Ampliar la CE
LAS DIFICULTADES del actual proyecto de ampliación de la Comunidad Europea -la cuarta desde su fundación- nacen tanto de las peculiaridades de los candidatos como de la situación de desánimo comunitario provocada por Maastricht. Es obvio que la objeción puesta por el Gobierno español a ratificar la constitución del Espacio Económico Europeo (EEE) si Dinamarca y el Reino Unido no han hecho- antes lo propio con el Tratado (le Maastricht, no tiene nada que ver con los cuatro miembros que, siendo de la EFTA, han firmado el EEE como paso previo a su ingreso en la Comunidad. España, al igual que varios de sus socios, pretende que la CE a la, que puedan acceder Austria, Finlandia, Suecia y Noruega sea una estructura más claramente definida de lo que lo es ahora.Nada hay en las circunstancias de los candidatos que haga rechazables sus aspiraciones. Las credenciales democráticas y económicas de cada uno de esos países son impecables. Dos de ellos (Austria y Noruega) están preparados para integrarse con toda normalidad en la "primera velocidad europea" de la Unión Económica y Monetaria. Por otra parte, los problemas suscitados por la neutralidad de Austria y Suecia correspondían a una situación internacional de enfrentamiento bipolar, hoy superada.
No es sólo que la Comunidad intente diseñar una estructura propia de seguridad crecientemente independiente del paraguas de Estados Unidos. Se trata de que esa estructura deberá hacer frente a los nuevos problemas: el estallido de la antigua Yugoslavia; los peligros derivados de la posible desintegración y guerra civil en Rusia (Finlandia tiene la frontera más larga de Europa con Rusia); las nacionalidades, los refugiados, los residuos nucleares.
La ampliación debe producirse, porque no existen razones válidas para impedir el acceso a la Comunidad de países que cumplen con todos los requisitos. Pero no es sencilla: planteará problemas de funcionamiento, como, por ejemplo, la complejidad de una Presidencia rotatoria de 16 Gobiernos o el reequilibrio del voto en la Comunidad. Pero estas son cuestiones de importancia comparativamente menor.

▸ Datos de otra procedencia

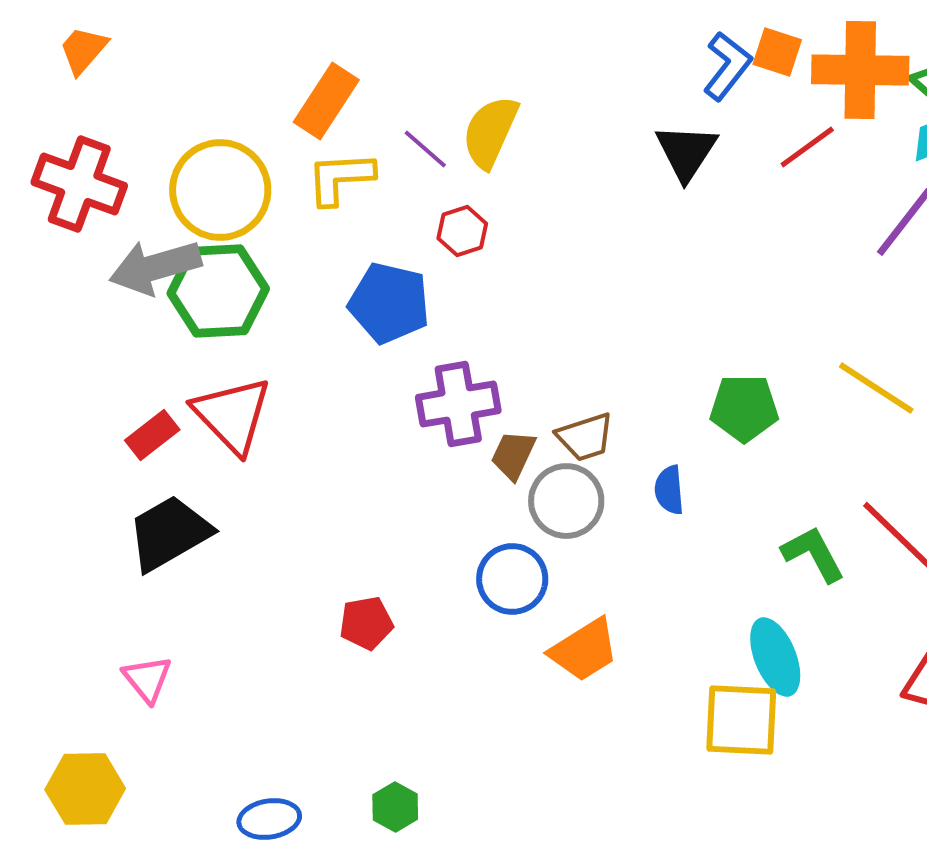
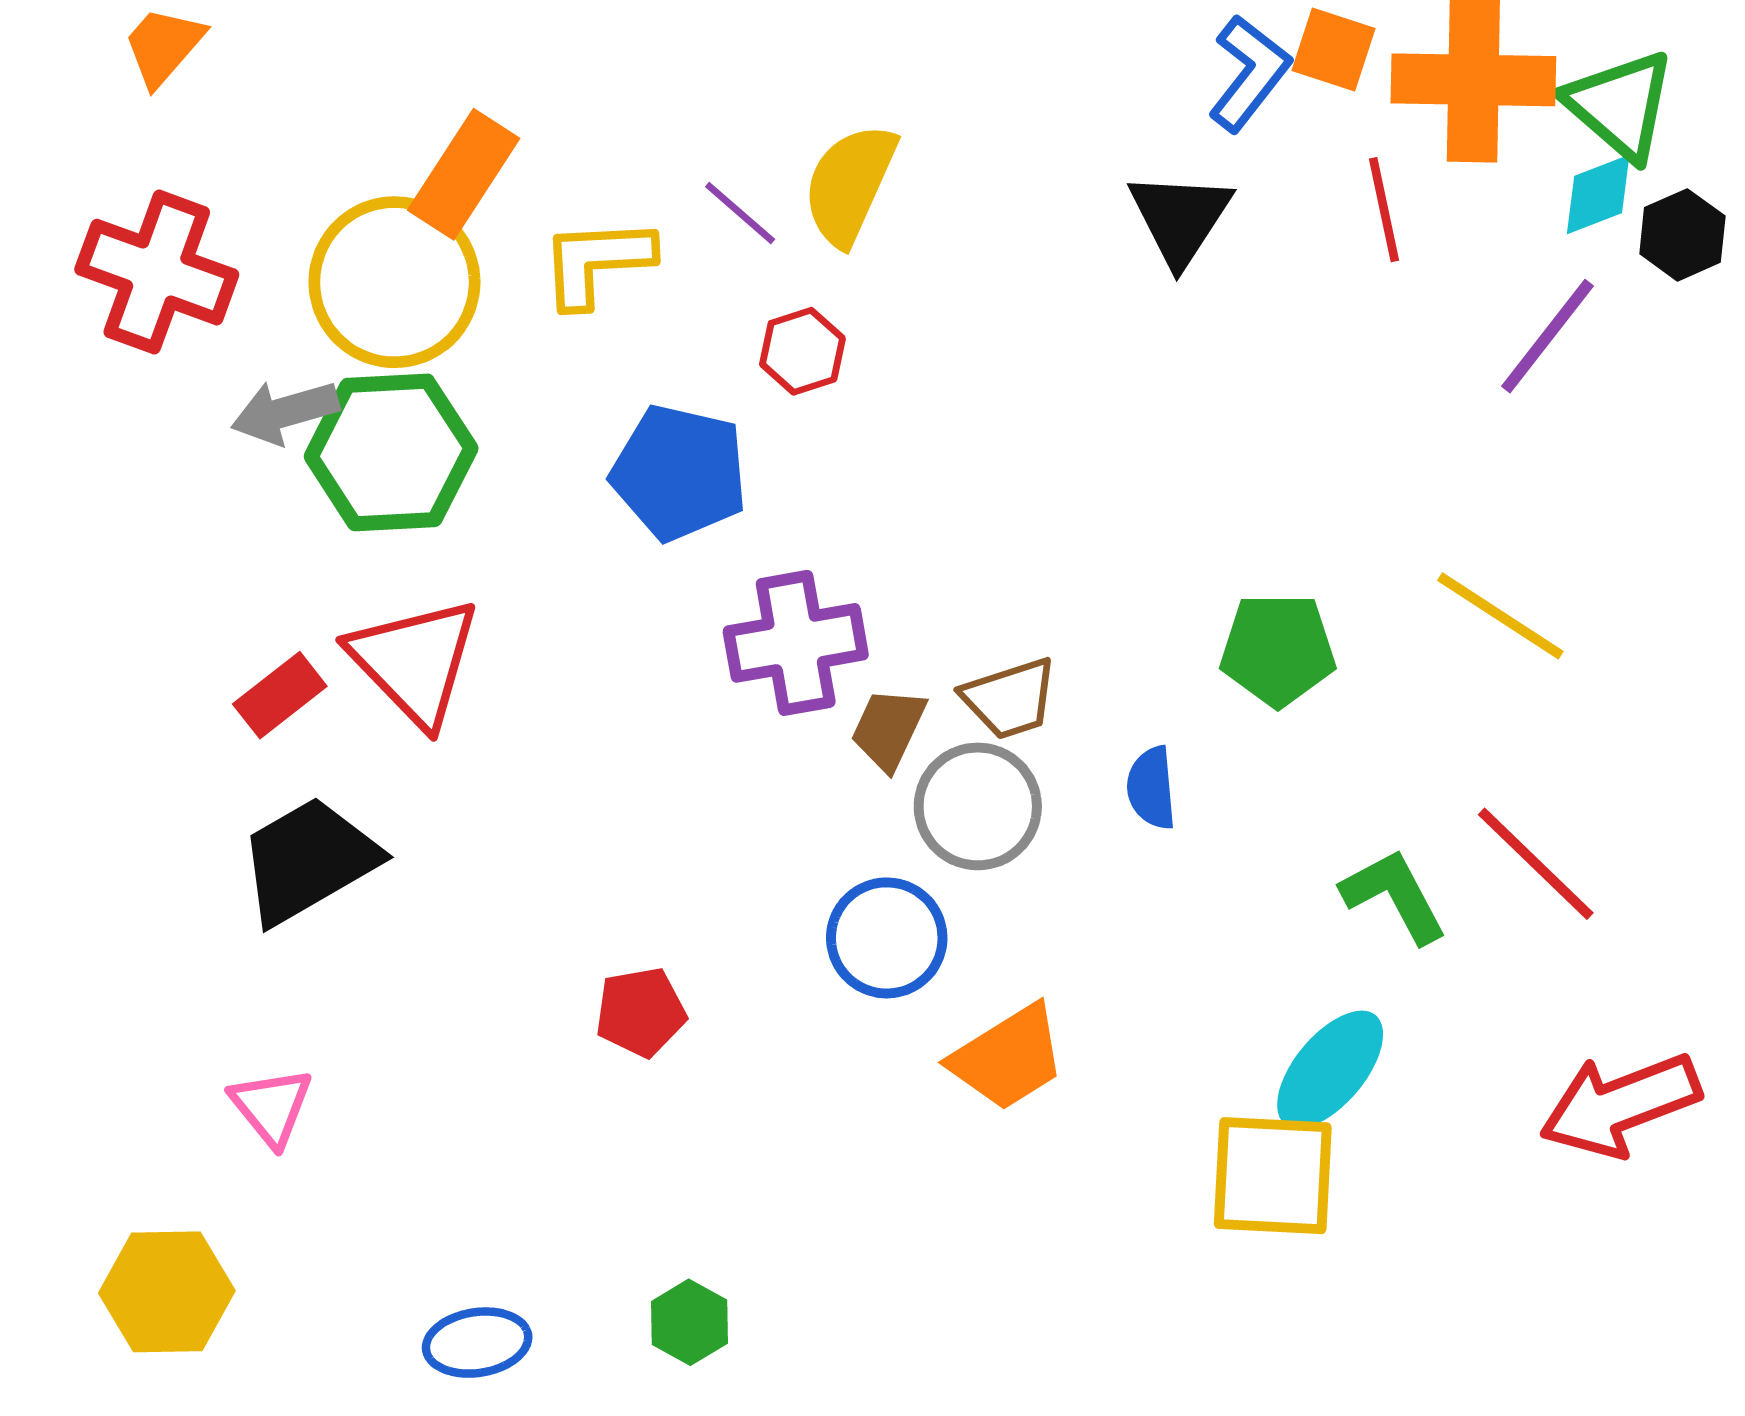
orange rectangle: (326, 101) -> (464, 174), moved
red line: (807, 147) -> (1384, 210), turned -66
gray arrow: (155, 267) -> (285, 412), size x0.7
cyan ellipse: (775, 657) -> (1330, 1069), turned 62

¿Qué ocurriría si, concluidas las negociaciones, las poblaciones de uno o más de los países aspirantes se manifestaran en referéndum en contra del ingreso? ¿No nos obligaría a considerar que algo está sustancialmente mal en la CE? El asunto tendría un efecto similarmente devastador al de la negativa danesa o británica a ratificar Maastricht y los comunitarios no podrían encogerse simplemente de hombros y abandonar a su suerte a los candidatos a los que su población negara legitimidad para integrarse en Europa. No es una cuestión menor: con la posible excepción de Austria, las opiniones públicas de los candidatos son cada vez más dubitativas respecto de su integración. Por ejemplo, en Finlandia y en Suecia el bloque del sí pasó, entre mayo y noviembre de 1992, del 44% y 4 1 %, respectivamente, al 28% y al 32%. El dato aboga a favor de la aceleración de las negociaciones. Si se recuerda, además, que en 1996 debe producirse la primera revisión de Maastricht, ¿no sería normal que los cuatro candidatos participaran en ella? Sus consecuencias les han de afectar como al que más.
En Suecia, la cuestión se complica además por la obligación constitucional de celebrar elecciones cada tres años (las próximas, en 1994) y por el compromiso existente de que tales comicios se utilizarán como referéndum sobre la integración en Europa. Si las negociaciones con la CE terminaran en 1994, los suecos tendrían que esperar a las elecciones de 1997 para decir sí y con ello perderían la revisión de Maastricht de 1996. Se comprende que tengan tanta prisa. La misma que los noruegos, que, aun cuando tienen problemas en las áreas comunitarias de política regional, pesquería y petróleo (la cuestión de la pesca fue determinante en el primer no noruego de 1972), han comprendido que, les guste o no el sistema diseñado en Maastricht, no pueden seguir viviendo de espaldas a Europa. Probablemente, ninguno puede.